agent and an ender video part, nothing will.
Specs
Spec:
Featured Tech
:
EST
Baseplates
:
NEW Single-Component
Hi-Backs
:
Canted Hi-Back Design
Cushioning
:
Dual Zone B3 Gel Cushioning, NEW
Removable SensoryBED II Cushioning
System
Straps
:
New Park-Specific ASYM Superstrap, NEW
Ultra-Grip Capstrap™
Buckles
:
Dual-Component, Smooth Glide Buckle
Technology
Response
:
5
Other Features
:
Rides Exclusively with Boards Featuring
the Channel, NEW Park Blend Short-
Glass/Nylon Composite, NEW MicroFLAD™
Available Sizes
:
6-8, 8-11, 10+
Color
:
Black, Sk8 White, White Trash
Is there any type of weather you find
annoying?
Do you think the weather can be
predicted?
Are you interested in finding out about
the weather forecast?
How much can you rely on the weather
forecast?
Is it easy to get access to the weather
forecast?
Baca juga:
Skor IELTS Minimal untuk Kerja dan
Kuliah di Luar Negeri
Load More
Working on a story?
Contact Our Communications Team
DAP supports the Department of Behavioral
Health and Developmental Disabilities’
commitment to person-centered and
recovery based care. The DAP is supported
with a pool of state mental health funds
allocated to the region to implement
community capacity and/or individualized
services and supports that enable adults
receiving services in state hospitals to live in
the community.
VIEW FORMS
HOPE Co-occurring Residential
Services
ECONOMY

+--

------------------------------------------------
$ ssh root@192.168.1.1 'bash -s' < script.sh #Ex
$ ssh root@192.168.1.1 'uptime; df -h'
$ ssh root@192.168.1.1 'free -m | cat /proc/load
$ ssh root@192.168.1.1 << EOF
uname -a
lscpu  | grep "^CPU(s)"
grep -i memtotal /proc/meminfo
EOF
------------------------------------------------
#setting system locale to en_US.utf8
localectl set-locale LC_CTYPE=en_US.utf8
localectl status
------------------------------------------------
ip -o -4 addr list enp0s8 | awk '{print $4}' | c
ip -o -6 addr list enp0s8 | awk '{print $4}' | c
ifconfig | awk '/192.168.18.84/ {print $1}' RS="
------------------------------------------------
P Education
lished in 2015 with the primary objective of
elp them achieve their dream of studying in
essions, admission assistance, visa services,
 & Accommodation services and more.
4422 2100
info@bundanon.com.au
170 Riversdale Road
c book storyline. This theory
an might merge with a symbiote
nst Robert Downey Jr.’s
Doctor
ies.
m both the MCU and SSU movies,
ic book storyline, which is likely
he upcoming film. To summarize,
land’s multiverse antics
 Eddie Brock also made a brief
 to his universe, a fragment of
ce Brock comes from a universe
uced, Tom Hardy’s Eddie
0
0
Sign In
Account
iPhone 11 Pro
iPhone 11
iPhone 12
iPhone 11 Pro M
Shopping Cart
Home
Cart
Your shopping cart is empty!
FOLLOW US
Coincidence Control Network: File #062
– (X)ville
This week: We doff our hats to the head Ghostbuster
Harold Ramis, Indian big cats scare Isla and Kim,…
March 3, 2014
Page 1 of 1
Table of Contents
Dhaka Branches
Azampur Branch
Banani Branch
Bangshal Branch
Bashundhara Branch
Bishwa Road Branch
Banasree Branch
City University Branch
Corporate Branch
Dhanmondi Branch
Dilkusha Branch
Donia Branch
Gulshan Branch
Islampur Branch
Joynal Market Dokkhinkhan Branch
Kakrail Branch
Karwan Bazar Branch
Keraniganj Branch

+--

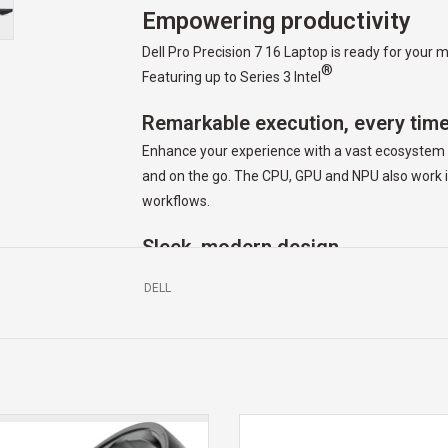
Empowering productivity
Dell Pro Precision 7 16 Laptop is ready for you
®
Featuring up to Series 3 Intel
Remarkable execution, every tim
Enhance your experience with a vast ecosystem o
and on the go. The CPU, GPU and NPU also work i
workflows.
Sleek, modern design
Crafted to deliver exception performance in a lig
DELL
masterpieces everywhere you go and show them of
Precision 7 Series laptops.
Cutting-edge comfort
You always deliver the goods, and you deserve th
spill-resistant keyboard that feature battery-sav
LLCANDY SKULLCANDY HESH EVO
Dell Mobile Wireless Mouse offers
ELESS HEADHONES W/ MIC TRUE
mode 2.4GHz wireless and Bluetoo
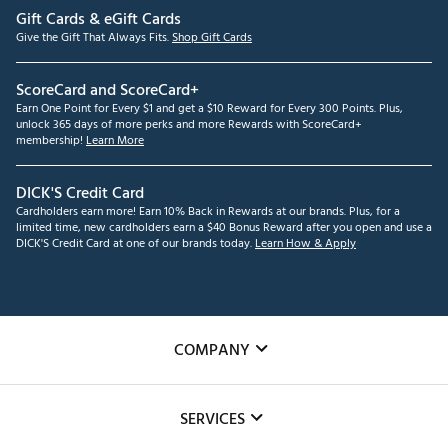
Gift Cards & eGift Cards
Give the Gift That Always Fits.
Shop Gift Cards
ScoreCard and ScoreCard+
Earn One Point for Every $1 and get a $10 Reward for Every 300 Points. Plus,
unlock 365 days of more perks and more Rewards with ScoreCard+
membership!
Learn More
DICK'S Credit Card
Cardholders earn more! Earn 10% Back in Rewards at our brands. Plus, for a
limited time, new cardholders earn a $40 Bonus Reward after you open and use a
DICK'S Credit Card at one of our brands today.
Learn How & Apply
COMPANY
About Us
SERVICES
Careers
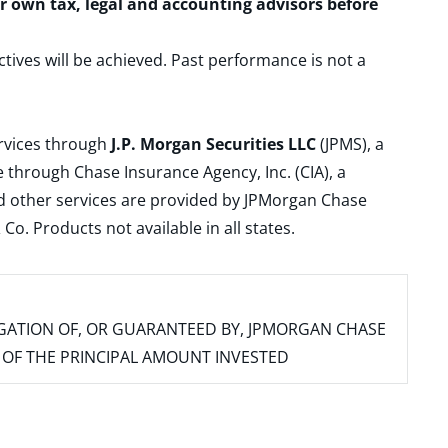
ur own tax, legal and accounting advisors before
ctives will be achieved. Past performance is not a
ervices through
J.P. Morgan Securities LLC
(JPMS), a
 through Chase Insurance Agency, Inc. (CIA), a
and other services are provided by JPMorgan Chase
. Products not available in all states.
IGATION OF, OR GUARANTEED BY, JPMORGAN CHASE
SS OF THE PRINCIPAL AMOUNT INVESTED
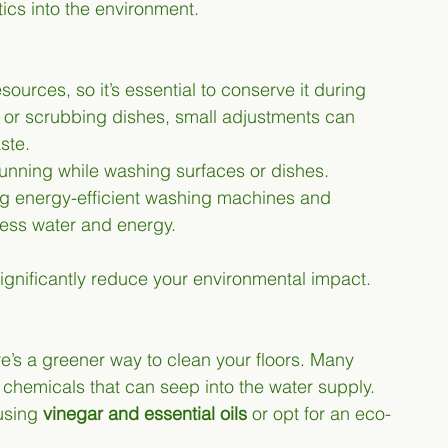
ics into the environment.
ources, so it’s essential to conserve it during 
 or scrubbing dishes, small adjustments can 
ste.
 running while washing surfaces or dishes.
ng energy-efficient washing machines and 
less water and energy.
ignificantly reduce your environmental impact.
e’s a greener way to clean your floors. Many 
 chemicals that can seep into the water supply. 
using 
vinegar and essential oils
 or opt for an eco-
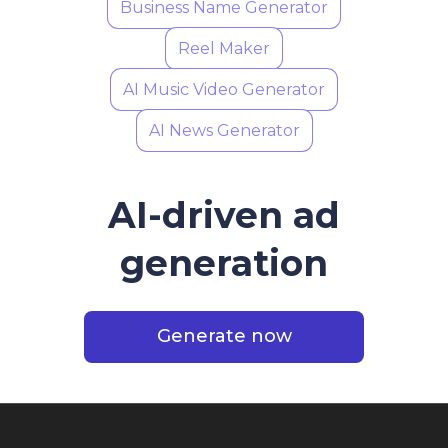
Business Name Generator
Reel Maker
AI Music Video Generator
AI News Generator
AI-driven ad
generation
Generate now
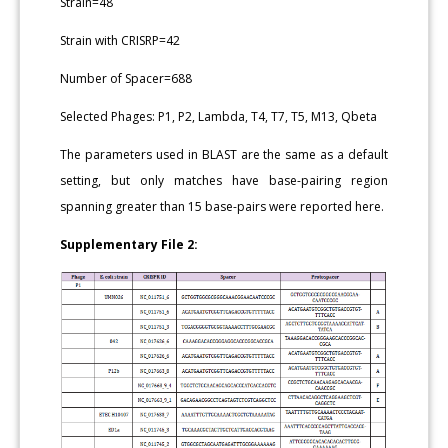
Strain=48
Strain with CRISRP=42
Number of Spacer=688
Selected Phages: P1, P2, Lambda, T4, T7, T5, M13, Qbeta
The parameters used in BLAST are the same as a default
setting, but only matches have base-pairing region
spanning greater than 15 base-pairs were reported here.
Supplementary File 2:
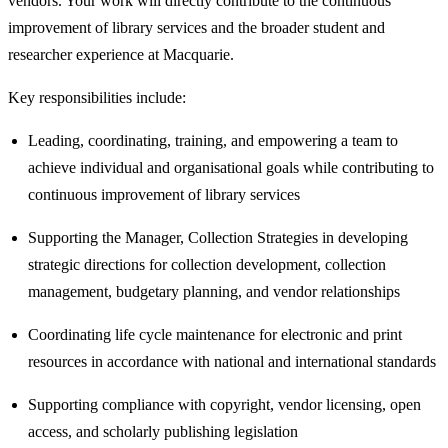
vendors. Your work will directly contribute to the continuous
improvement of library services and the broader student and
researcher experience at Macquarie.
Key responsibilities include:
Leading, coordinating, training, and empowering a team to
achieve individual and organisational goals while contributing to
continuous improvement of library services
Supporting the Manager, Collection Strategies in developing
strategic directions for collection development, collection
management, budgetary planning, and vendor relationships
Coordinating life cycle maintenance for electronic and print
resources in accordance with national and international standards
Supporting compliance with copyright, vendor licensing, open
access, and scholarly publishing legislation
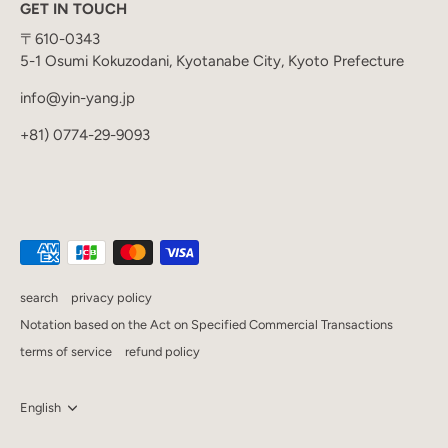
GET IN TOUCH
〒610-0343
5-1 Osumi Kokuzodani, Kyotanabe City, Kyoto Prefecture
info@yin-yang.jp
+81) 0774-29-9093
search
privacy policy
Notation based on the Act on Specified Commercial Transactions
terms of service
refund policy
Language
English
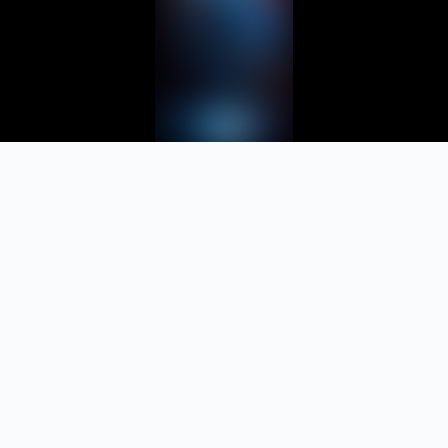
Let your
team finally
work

+--

== YOUR ASSIGNMENT ==
Copy out every line of the data that includes the word "will".

== RESULT ==
agent and an ender video part, nothing will.
ctives will be achieved. Past performance is not a
vendors. Your work will directly contribute to the continuous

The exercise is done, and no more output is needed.